Conjunto Quelentaro chronology
| Coplas al viento (1967) | Huella campesina (1968) | Leña gruesa (1969) |

= Huella campesina =

Huella campesina is the second album from the Chilean musical group Conjunto Quelentaro. It was released in 1968 on the EMI Odeón Chile label (catalog no. LDC 35057). The members who participated in the album are Gastón Guzmán, Eduardo Guzmán, Valericio Leppe, Eladio López and Arinaldo Álvarez. The entirety of Side A is an 18-minute track, "Coplas a don Manuel Jesús", dedicated by the Guzmán brothers to their father and the hard life of peasants.

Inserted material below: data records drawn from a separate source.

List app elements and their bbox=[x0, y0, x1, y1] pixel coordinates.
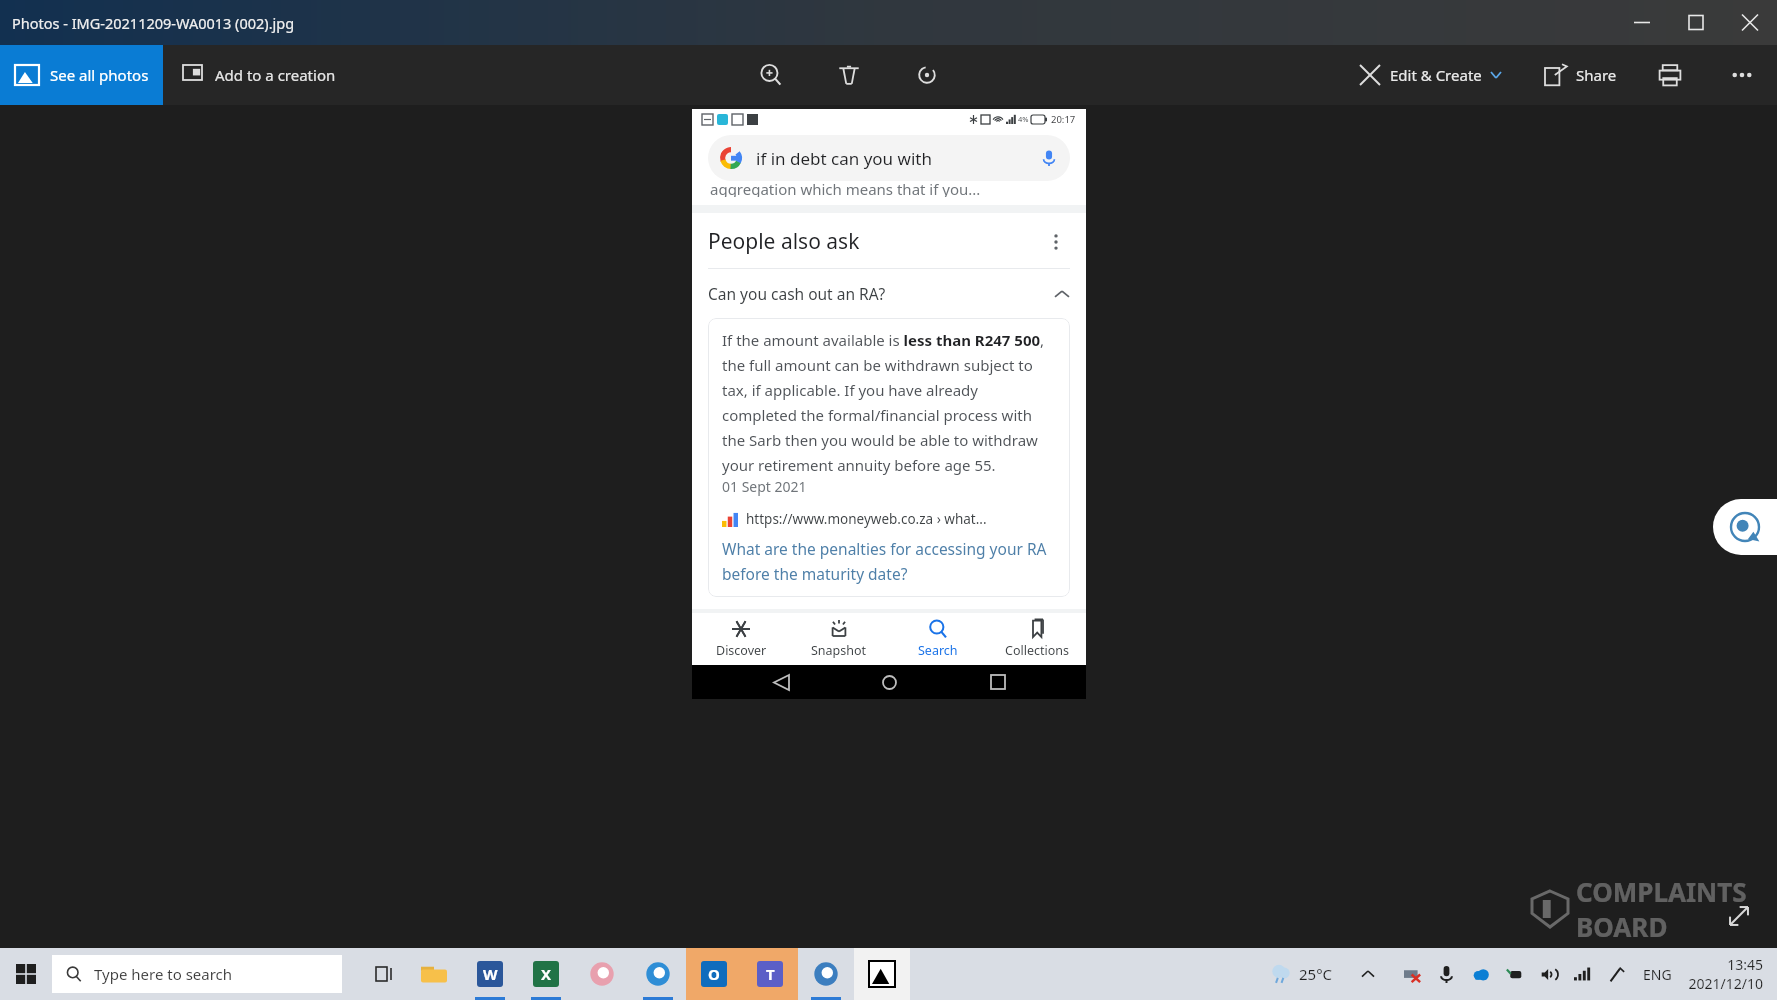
button[interactable]: Recents bbox=[978, 665, 1018, 699]
button[interactable]: Volume bbox=[1531, 957, 1565, 991]
button[interactable]: Photos bbox=[854, 948, 910, 1000]
button[interactable]: 13:45 bbox=[1688, 955, 1763, 993]
button[interactable]: More options bbox=[1042, 228, 1070, 256]
staticText: Type here to search bbox=[94, 964, 233, 984]
button[interactable]: Add to a creation bbox=[163, 45, 350, 105]
button[interactable]: Zoom bbox=[752, 56, 790, 94]
button[interactable]: Print bbox=[1651, 56, 1689, 94]
button[interactable]: Restore bbox=[1669, 0, 1723, 45]
staticText: X bbox=[541, 964, 552, 984]
button[interactable]: Chat bbox=[1713, 499, 1777, 555]
button[interactable]: Pen bbox=[1599, 957, 1633, 991]
button[interactable]: Word bbox=[462, 948, 518, 1000]
staticText: BOARD bbox=[1576, 909, 1668, 944]
staticText: Edit & Create bbox=[1390, 65, 1482, 85]
button[interactable]: Excel bbox=[518, 948, 574, 1000]
button[interactable]: Collections bbox=[987, 613, 1086, 665]
staticText: if in debt can you with bbox=[756, 147, 1040, 170]
staticText: T bbox=[766, 964, 775, 984]
staticText: See all photos bbox=[50, 65, 149, 85]
button[interactable]: Snip & Sketch bbox=[574, 948, 630, 1000]
staticText: Collections bbox=[1005, 642, 1069, 659]
button[interactable]: Minimize bbox=[1615, 0, 1669, 45]
staticText: If the amount available is less than R24… bbox=[722, 330, 1056, 475]
staticText: Add to a creation bbox=[215, 65, 336, 85]
button[interactable]: Microphone bbox=[1429, 957, 1463, 991]
button[interactable]: Start bbox=[0, 948, 52, 1000]
staticText: O bbox=[708, 964, 720, 984]
button[interactable]: Can you cash out an RA? bbox=[708, 269, 1070, 318]
button[interactable]: Edit & Create bbox=[1348, 45, 1512, 105]
staticText: aggregation which means that if you... bbox=[710, 179, 981, 197]
other: Voice search bbox=[1040, 149, 1058, 167]
button[interactable]: Delete bbox=[830, 56, 868, 94]
button[interactable]: Edge bbox=[798, 948, 854, 1000]
staticText: 20:17 bbox=[1051, 113, 1076, 126]
staticText: 01 Sept 2021 bbox=[722, 477, 807, 496]
staticText: Share bbox=[1576, 65, 1617, 85]
button[interactable]: ENG bbox=[1643, 965, 1672, 984]
staticText: Photos - IMG-20211209-WA0013 (002).jpg bbox=[12, 13, 295, 33]
button[interactable]: Back bbox=[761, 665, 801, 699]
staticText: 13:45 bbox=[1727, 955, 1763, 974]
button[interactable]: Network status bbox=[1395, 957, 1429, 991]
button[interactable]: Share bbox=[1534, 45, 1627, 105]
button[interactable]: Outlook bbox=[686, 948, 742, 1000]
staticText: 2021/12/10 bbox=[1688, 974, 1763, 993]
button[interactable]: See all photos bbox=[0, 45, 163, 105]
staticText: Search bbox=[918, 642, 958, 659]
button[interactable]: Signal strength bbox=[1565, 957, 1599, 991]
button[interactable]: https://www.moneyweb.co.za › what... bbox=[722, 510, 1056, 528]
button[interactable]: Type here to search bbox=[52, 955, 342, 993]
button[interactable]: Teams bbox=[742, 948, 798, 1000]
staticText: Can you cash out an RA? bbox=[708, 283, 1054, 304]
button[interactable]: Battery bbox=[1497, 957, 1531, 991]
button[interactable]: if in debt can you with bbox=[708, 135, 1070, 181]
button[interactable]: Discover bbox=[692, 613, 790, 665]
button[interactable]: Show hidden icons bbox=[1355, 961, 1381, 987]
button[interactable]: Rotate bbox=[908, 56, 946, 94]
staticText: People also ask bbox=[708, 227, 1042, 256]
button[interactable]: Search bbox=[888, 613, 987, 665]
staticText: Discover bbox=[716, 642, 767, 659]
button[interactable]: Task view bbox=[360, 951, 406, 997]
staticText: 4% bbox=[1018, 114, 1029, 124]
staticText: Snapshot bbox=[811, 642, 867, 659]
staticText: 25°C bbox=[1299, 964, 1333, 984]
button[interactable]: OneDrive bbox=[1463, 957, 1497, 991]
button[interactable]: Snapshot bbox=[790, 613, 888, 665]
button[interactable]: Home bbox=[869, 665, 909, 699]
button[interactable]: Expand bbox=[1723, 900, 1755, 932]
button[interactable]: Close bbox=[1723, 0, 1777, 45]
button[interactable]: Internet Explorer bbox=[630, 948, 686, 1000]
staticText: W bbox=[483, 964, 498, 984]
button[interactable]: What are the penalties for accessing you… bbox=[722, 538, 1056, 585]
staticText: https://www.moneyweb.co.za › what... bbox=[746, 510, 987, 528]
button[interactable]: More options bbox=[1723, 56, 1761, 94]
staticText: COMPLAINTS bbox=[1576, 874, 1747, 909]
button[interactable]: File Explorer bbox=[406, 948, 462, 1000]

In the album's liner notes, R. Nouzeilles wrote: "Quelentaro amazes us with peasant verses and authentic folkloric interpretations. May your message of frank and loyal humanity be understood by all the people of this earth."

==Track listing==
Side A
1. "Coplas a don Manuel Jesús" (Gastón Guzmán, Eduardo Guzmán) [18:19]

Side B
1. "No sé qué tiene esta calle" (Del folklore) [3:06]
2. "El jilguero" (Del folklore) [3:07]
3. "El cartero" (Del folklore, Eduardo and Gastón Guzmán) [3:29]
4. "Voces de cobre" (Eladio López) [3:10]
5. "Gañán" (Gastón Guzmán, Eduardo Guzmán) [2:56]
6. "Amasando" (Gastón Guzmán, Eduardo Guzmán) [4:09]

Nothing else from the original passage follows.